======== Data for this exercise
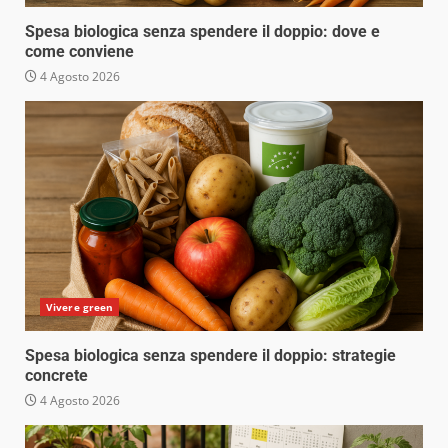
Spesa biologica senza spendere il doppio: dove e
come conviene
4 Agosto 2026
Vivere green
Spesa biologica senza spendere il doppio: strategie
concrete
4 Agosto 2026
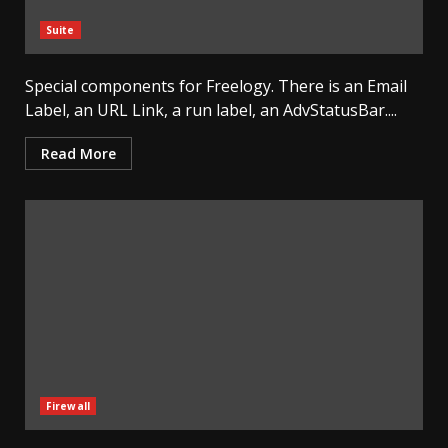
Suite
Special components for Freelogy. There is an Email
Label, an URL Link, a run label, an AdvStatusBar....
Read More
Firewall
================
Problem description = Please reproduce the records above exactly, omitting every picture.

Exercise result =
Spesa biologica senza spendere il doppio: dove e
come conviene
4 Agosto 2026
Vivere green
Spesa biologica senza spendere il doppio: strategie
concrete
4 Agosto 2026
Suite
Special components for Freelogy. There is an Email
Label, an URL Link, a run label, an AdvStatusBar....
Read More
Firewall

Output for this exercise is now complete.